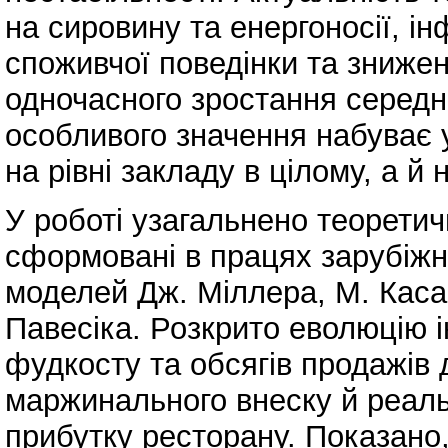
на сировину та енергоносії, і
споживчої поведінки та знижен
одночасного зростання середнь
особливого значення набуває 
на рівні закладу в цілому, а й
У роботі узагальнено теоретич
сформовані в працях зарубіжни
моделей Дж. Міллера, М. Касав
Павесіка. Розкрито еволюцію і
фудкосту та обсягів продажів 
маржинального внеску й реаль
прибутку ресторану. Показано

● The task
Quote the entries in full. Any image among them is to be omitted from the copy.

● Response area
на сировину та енергоносії, і
споживчої поведінки та знижен
одночасного зростання середнь
особливого значення набуває 
на рівні закладу в цілому, а й
У роботі узагальнено теоретич
сформовані в працях зарубіжни
моделей Дж. Міллера, М. Касав
Павесіка. Розкрито еволюцію і
фудкосту та обсягів продажів 
маржинального внеску й реаль
прибутку ресторану. Показано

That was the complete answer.